And, Judge Alito, welcome to you, Mrs. Alito, your two children, the rest of your family. I join my colleagues in congratulating you on your nomination.


If confirmed, you'll be one of nine people who collectively hold power over everyone who lives in this country. You'll define our freedom, you'll affect our security and you'll shape our law. You will determine on some days where we pray and how we vote. You'll define on other days when life begins and what our schools may teach. And you will decide from time to time who shall live and who shall die.


These decisions are final and appeals impossible.


SCHUMER: That's the awesome responsibility and power of a Supreme Court justice. And it's, therefore, only appropriate that everyone who aspires to that office bear a heavy burden when they come before the Senate and the American people to prove that they're worthy.


But while every Supreme Court nominee has a great burden, yours, Judge Alito, is triply high.


First, because you've been named to replace Sandra Day O'Connor, the pivotal swing vote on a divided court; second, because you seem to have been picked to placate the extreme right wing after the hasty withdrawal of Harriet Miers; and, finally, and most importantly, because your record of opinions and statements on a number of critical constitutional questions seems quite extreme.


So, first, as this committee takes up your nomination, we can't forget recent history, because that history increases your burden and explains why the American people want us to examine every portion of your record with great care.


Harriet Miers' nomination was blocked by a cadre of conservative critics who undermined her at every turn. She didn't get to explain her judicial philosophy, she didn't get to testify at the hearing, and she did not get the up-or-down vote on the Senate floor that her critics are now demanding that you receive.


Why? For the simple reason that those critics couldn't be sure that her judicial philosophy squared with their extreme political agenda.


They seem to be very sure of you.


The same critics who called the president on the carpet for naming Harriet Miers have rolled out the red carpet for you, Judge Alito.


SCHUMER: We'd be remiss if we didn't explore why.


And there's an additional significance to the Miers precedent, which is this: Everyone now seems to agree that nominees should explain their judicial philosophy and ideology.


After so many of my friends across the aisle spoke so loudly about the obligation of nominees to testify candidly about their legal views and their judicial philosophy when the nominee was Harriet Miers, I hope we will not see a flip-flop now that the nominee is Sam Alito.
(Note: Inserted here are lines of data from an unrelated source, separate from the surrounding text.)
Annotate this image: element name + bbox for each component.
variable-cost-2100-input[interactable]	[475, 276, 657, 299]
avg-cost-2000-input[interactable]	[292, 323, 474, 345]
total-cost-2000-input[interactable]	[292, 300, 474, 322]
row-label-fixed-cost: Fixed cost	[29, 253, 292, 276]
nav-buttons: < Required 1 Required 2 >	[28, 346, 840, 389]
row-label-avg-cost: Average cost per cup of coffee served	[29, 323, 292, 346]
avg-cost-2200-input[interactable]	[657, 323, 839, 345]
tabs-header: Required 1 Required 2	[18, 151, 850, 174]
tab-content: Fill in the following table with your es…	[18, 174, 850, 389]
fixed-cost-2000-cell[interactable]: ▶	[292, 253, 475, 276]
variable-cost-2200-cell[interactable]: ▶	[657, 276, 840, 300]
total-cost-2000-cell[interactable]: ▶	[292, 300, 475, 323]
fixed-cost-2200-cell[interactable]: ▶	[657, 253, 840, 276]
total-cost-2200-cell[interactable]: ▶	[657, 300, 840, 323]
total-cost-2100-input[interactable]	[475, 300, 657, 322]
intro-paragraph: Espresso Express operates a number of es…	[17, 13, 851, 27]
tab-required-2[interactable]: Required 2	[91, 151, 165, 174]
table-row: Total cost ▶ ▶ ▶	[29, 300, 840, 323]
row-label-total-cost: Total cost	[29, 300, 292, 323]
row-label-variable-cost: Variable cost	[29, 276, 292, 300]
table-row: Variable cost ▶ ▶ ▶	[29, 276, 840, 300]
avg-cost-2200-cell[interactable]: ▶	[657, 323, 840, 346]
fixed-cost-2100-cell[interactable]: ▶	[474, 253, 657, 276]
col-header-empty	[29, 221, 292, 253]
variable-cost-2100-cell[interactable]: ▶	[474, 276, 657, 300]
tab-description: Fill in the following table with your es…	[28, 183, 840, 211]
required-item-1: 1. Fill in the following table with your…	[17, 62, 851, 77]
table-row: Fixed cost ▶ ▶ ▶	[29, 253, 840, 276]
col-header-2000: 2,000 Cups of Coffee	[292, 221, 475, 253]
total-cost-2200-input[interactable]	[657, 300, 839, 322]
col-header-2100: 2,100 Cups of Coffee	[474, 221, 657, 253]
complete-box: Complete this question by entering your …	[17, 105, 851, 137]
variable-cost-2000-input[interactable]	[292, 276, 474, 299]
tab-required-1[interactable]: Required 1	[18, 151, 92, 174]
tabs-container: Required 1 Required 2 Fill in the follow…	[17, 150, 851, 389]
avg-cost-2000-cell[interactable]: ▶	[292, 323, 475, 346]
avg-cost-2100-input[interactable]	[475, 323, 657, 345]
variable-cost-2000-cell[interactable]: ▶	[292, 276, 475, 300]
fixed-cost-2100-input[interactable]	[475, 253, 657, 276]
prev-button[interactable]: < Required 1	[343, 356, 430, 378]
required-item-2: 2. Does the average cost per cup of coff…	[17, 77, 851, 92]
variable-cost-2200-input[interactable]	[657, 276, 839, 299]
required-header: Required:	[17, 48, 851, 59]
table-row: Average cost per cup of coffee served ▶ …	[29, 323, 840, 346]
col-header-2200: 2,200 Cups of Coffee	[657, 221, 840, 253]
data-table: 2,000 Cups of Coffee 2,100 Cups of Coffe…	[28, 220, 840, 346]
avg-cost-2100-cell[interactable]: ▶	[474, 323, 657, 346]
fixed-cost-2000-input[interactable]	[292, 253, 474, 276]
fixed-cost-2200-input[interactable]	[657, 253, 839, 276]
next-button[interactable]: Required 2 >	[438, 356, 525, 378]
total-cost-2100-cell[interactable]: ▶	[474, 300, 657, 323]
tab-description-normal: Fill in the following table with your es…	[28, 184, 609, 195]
The second reason your burden is higher, of course, is that you're filling the shoes of Sandra Day O'Connor. Those are big shoes, to be sure, but hers are also special shoes. She was the first woman in the history of the Supreme Court, is the only sitting justice with experience as a legislator, and has been the most frequent swing vote in a quarter century of service.


While Sandra Day O'Connor has been at the fulcrum of the Court, you appear poised to add weight to one side. That alone is not necessarily cause for alarm or surprise, but it's certainly a reason for pause.


Are you in Justice O'Connor's mold or, as the president has vowed, are you in the mold of Justices Scalia and Thomas?


Most importantly, though, you burden is high because of your record. Although I haven't made up my mind, I have serious concerns about that record. There are reasons to be troubled. You're the most prolific dissenter in the 3rd Circuit.


SCHUMER: This morning, President Bush said, Judge Alito has the intellect and judicial temperament to be on the court. But the president left out the most important qualification, a nominee's judicial philosophy.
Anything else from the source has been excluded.